Karikatür denildiğinde özellikle 2000 sonrası doğan arkadaşlarımızın aklına, maksadı güldürmek olan ve eğlenceli çizimleri barındıran resimli espriler geliyor olabilir. Fakat karikatür, eleştirel ve sanatsal derinliği ve ifade sanatı bakımından çok daha önemli ve eski bir değerdir.

Nedir bu karikatür?

Karikatür; en temel anlamıyla, ifadesi güç olan durum ve duyguların çizim sanatını da kullanarak dışa vurulmasına denir. Çoğu zaman mevcut gerçeği eleştirmek maksadını taşıyan karikatürlerin temelinde bir “fikir” yatmaktadır.

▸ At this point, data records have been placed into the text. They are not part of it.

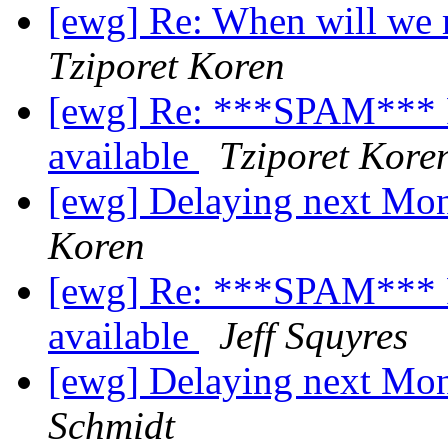
[ewg] Re: When will we 
Tziporet Koren
[ewg] Re: ***SPAM*** Re
available
Tziporet Kore
[ewg] Delaying next M
Koren
[ewg] Re: ***SPAM*** Re
available
Jeff Squyres
[ewg] Delaying next M
Schmidt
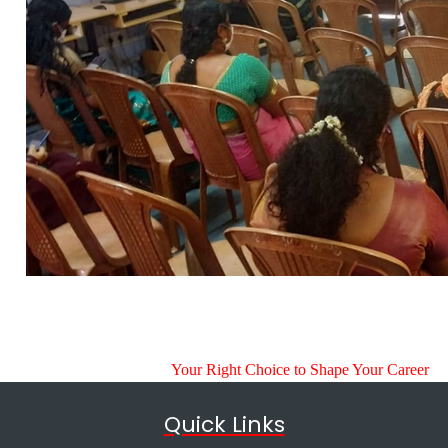
Your Right Choice to Shape Your Career
Quick Links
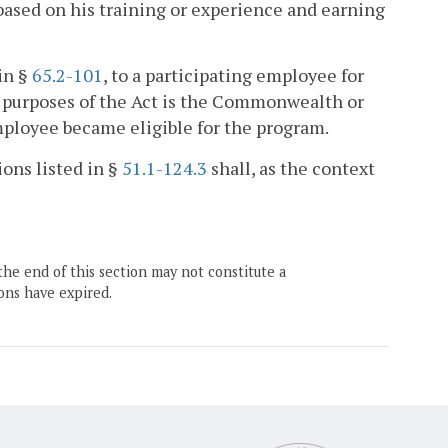
 based on his training or experience and earning
in §
65.2-101
, to a participating employee for
r purposes of the Act is the Commonwealth or
mployee became eligible for the program.
ions listed in §
51.1-124.3
shall, as the context
the end of this section may not constitute a
ons have expired.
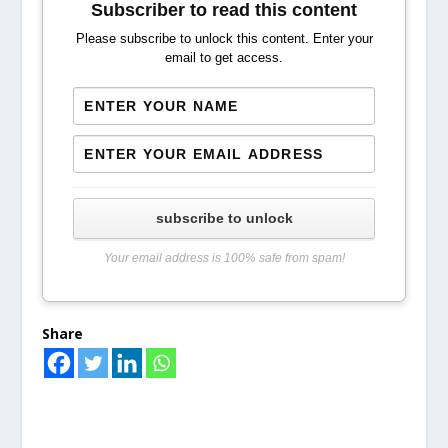
Subscriber to read this content
Please subscribe to unlock this content. Enter your
email to get access.
subscribe to unlock
Your email address is 100% safe from spam!
Share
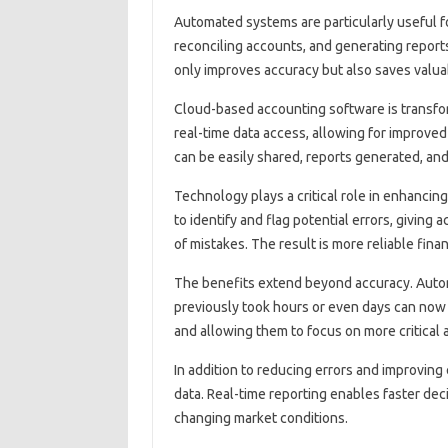
Automated‍ systems‍ are particularly useful f
reconciling accounts, and generating reports c
only improves accuracy‌ but‌ also saves valua
Cloud-based‌ accounting software‌ is‌ transfo
real-time‍ data‌ access, allowing for improv
can‌ be easily shared, reports‍ generated, and‌
Technology plays a critical‌ role in enhancin
to identify‌ and flag potential errors, giving‌
of mistakes. The result is‍ more‌ reliable‍ finan
The benefits‌ extend‍ beyond accuracy. Automa
previously‍ took‍ hours or‍ even days‍ can now
and‍ allowing them to‌ focus on more critical‍
In‍ addition‌ to‍ reducing‍ errors and‍ improving‍
data. Real-time‍ reporting‍ enables‌ faster‌ d
changing market‌ conditions.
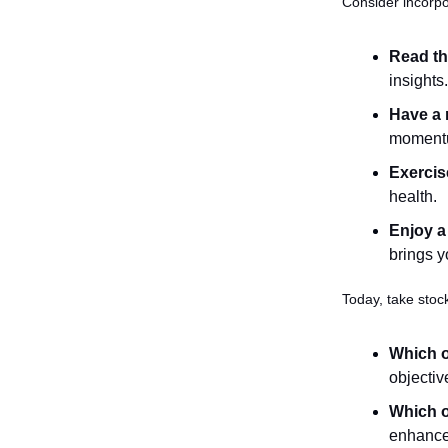
Consider incorpo
Read th
insights.
Have a 
momentum
Exercis
health.
Enjoy a
brings y
Today, take stock
Which o
objectiv
Which o
enhance 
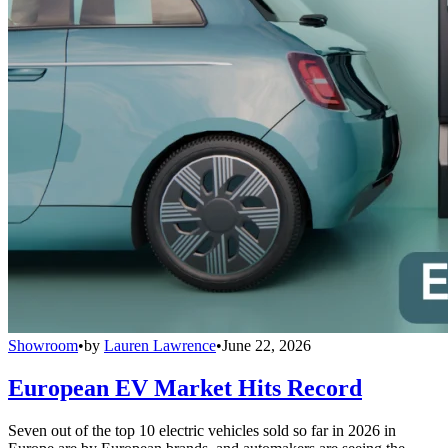
Showroom
•
by
Lauren Lawrence
•
June 22, 2026
European EV Market Hits Record
Seven out of the top 10 electric vehicles sold so far in 2026 in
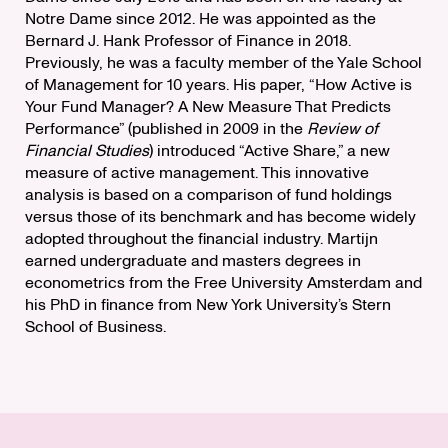
Notre Dame since 2012. He was appointed as the
Bernard J. Hank Professor of Finance in 2018.
Previously, he was a faculty member of the Yale School
of Management for 10 years. His paper, “How Active is
Your Fund Manager? A New Measure That Predicts
Performance” (published in 2009 in the
Review of
Financial Studies
) introduced “Active Share,” a new
measure of active management. This innovative
analysis is based on a comparison of fund holdings
versus those of its benchmark and has become widely
adopted throughout the financial industry. Martijn
earned undergraduate and masters degrees in
econometrics from the Free University Amsterdam and
his PhD in finance from New York University’s Stern
School of Business.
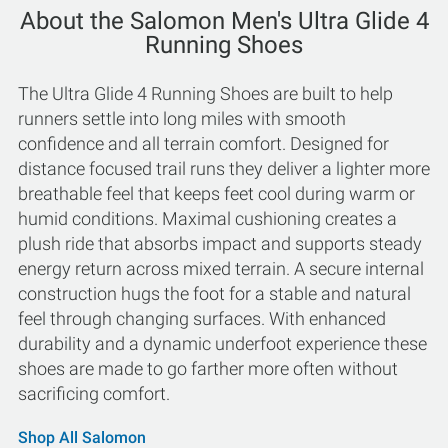
About the Salomon Men's Ultra Glide 4
Running Shoes
The Ultra Glide 4 Running Shoes are built to help
runners settle into long miles with smooth
confidence and all terrain comfort. Designed for
distance focused trail runs they deliver a lighter more
breathable feel that keeps feet cool during warm or
humid conditions. Maximal cushioning creates a
plush ride that absorbs impact and supports steady
energy return across mixed terrain. A secure internal
construction hugs the foot for a stable and natural
feel through changing surfaces. With enhanced
durability and a dynamic underfoot experience these
shoes are made to go farther more often without
sacrificing comfort.
Shop All Salomon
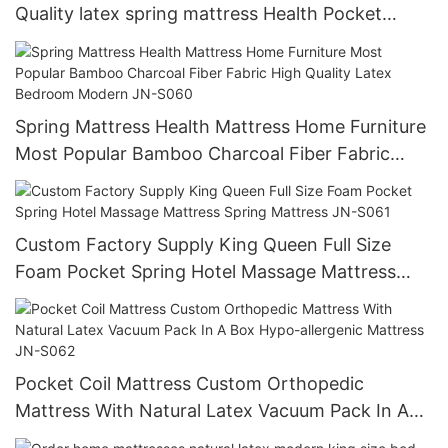
Quality latex spring mattress Health Pocket
Spring Mattress JN-S059
Spring Mattress Health Mattress Home Furniture
Most Popular Bamboo Charcoal Fiber Fabric
High Quality Latex Bedroom Modern JN-S060
Custom Factory Supply King Queen Full Size
Foam Pocket Spring Hotel Massage Mattress
Spring Mattress JN-S061
Pocket Coil Mattress Custom Orthopedic
Mattress With Natural Latex Vacuum Pack In A
Box Hypo-allergenic Mattress JN-S062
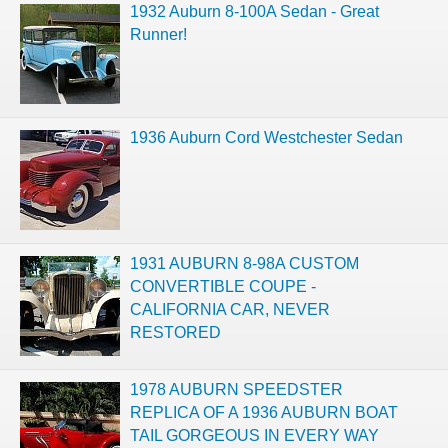
1932 Auburn 8-100A Sedan - Great
Runner!
1936 Auburn Cord Westchester Sedan
1931 AUBURN 8-98A CUSTOM
CONVERTIBLE COUPE -
CALIFORNIA CAR, NEVER
RESTORED
1978 AUBURN SPEEDSTER
REPLICA OF A 1936 AUBURN BOAT
TAIL GORGEOUS IN EVERY WAY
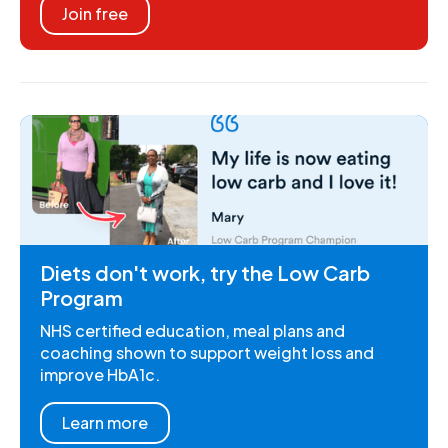
Join free
Diets don't work, try the Low Carb
Program
NHS certified education, meal plans and
coaching shown to support weight loss and
improve HbA1c.
Learn more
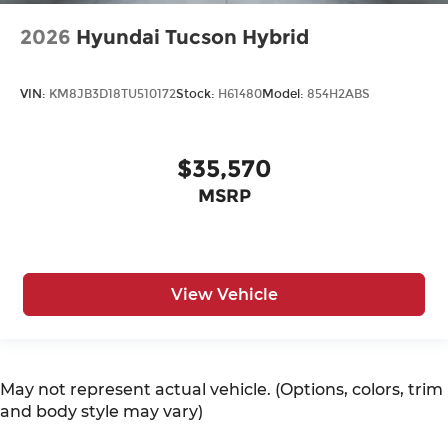
2026
Hyundai Tucson Hybrid
VIN:
KM8JB3D18TU510172
Stock:
H61480
Model:
854H2ABS
$35,570
MSRP
View Vehicle
May not represent actual vehicle. (Options, colors, trim
and body style may vary)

Türk kültüründeki güldürü, orta oyunu ve buna benzer mizah içeren sanatsal eylemler, toplumun karikatür sanatını hızlıca benimsemesinde büyük pay sahibidir. Karikatürler, diktaları ve otoriter yanlışlıkları hedef alabileceği gibi, direkt olarak toplumdaki çarpıklıkları da hedef alabilmektedir.  

Günümüzde, uzun manifestolarla ifade edilecek fikir ve görüşler bir karelik karikatürlere sığmaktadır. Karikatürün nihai muradı da budur. (Bunda toplumun bilgiyi tüketme konusundaki hızı ve odaklanma sürelerindeki ciddi düşüş de büyük oranda pay sahibidir tabii) 

ifade sanatı

Karikatürün tek amacı eleştiri midir?

Tabii ki yalnızca eleştiri değil, güldürü de karikatürün amaçları arasındadır. Şöyle ki; insanlar yaşadıkları yoğun hayattan bir süreliğine sıyrılarak kendilerini ve zihinlerini rahatlatmak isterler, karikatür ile bu da mümkündür. Bazen bir abartılı mizah sahneleriyle, bazen ince esprilerle insanları güldürebilir karikatür. 

Bunlara ek olarak, karikatür sanatını icra etmek de günümüz toplumunda oldukça geçerli bir eylemdir. Karikatüristler, sosyal mecralarda, birçok resmi kaynağın ulaştığından daha fazla insana direkt olarak etki edebilmektedirler. Ayrıca sanatın bir dalı olan karikatür, kişilere geniş bir özgürlük alanı sunmaktadır. Çoğunlukla tarz ve içerik anlamında kısıtlamadan muaf olmasından dolayı karikatür, sanatın belki de en özgür çeşitlerinden birisidir.